By the way, it is also more than a matter of interest to note here what the Bermuda Constitution Order 1968 has to say on the issue. Ministers are expected “to exercise general direction and control” over Government departments within their Ministries, and, subject to such ministerial direction and control, those departments are under “the supervision” of a public officer, aka a Permanent Secretary: s. 61(5).
One might argue all Ministers were intended to be part-time; although that was back in 1968, some 45 years ago when our Government was of a far different size and budget. But hey, maybe there is a correlation here that will not escape the attention of the SAGE Commission in their search for ways we can downsize and save money. Who knows? The Commission may well choose to start at the top before working their way down.

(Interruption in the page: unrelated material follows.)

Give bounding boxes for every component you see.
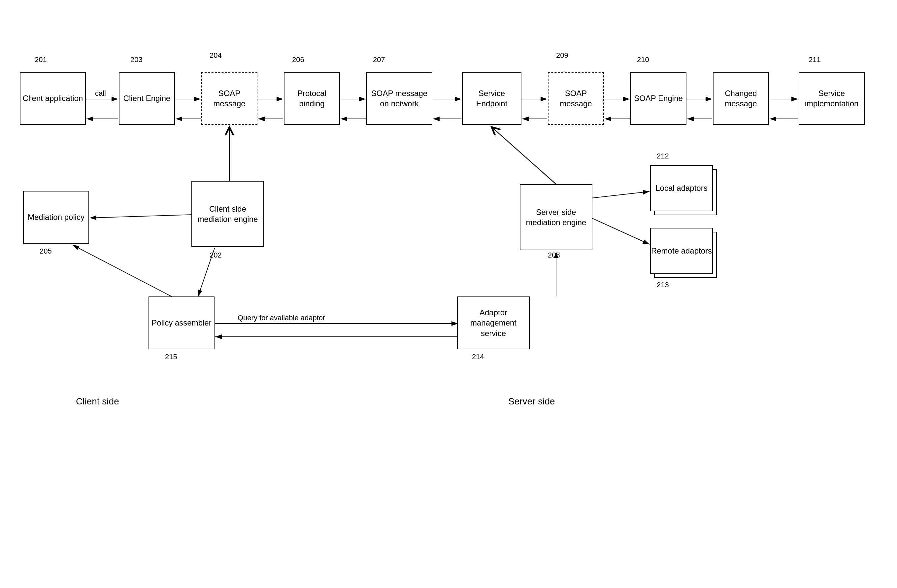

I love a joke as much as the next person — even when it is at my own expense; maybe. So for those who thought I may be on drugs as opposed to dreaming last week or suffering from heat exhaustion, I say this: no problem. It reminds me of one of those funnier one liners that often punctuate debate on the subject: Drug test him and if he isn't on drugs, he ought to be!
Speaking of which, I have been asked what I think of the Government's approach on the issue of drug-testing. Not much. It seems to me that if the OBA believes that drug-testing (presumably testing for illicit drugs and not PEDs) is important so as “to strengthen our democratic institutions”, the proposed policy ought to be brought to the Legislature for adoption by all members, and not established exclusively for Government members in the first instance as currently proposed with an invitation to join if others so wish. If it's political points that they are looking to score, they can still be scored when it comes to debate and adoption in the Legislature, and it is a debate worth having frankly when you consider the approaches that are starting to be adopted in other jurisdictions not just with respect to drug testing but with respect to enforcement and treatment as well.
Finally, if I didn't know better I would have said that it was starting to look like there was a cleverly orchestrated campaign afoot to introduce gambling forthwith. I know better. It wasn't particularly clever. Government has distanced itself already by reaffirming its commitment to a public vote on the issue. In politics it's not always a matter of being careful what you wish for but of what you promise as well.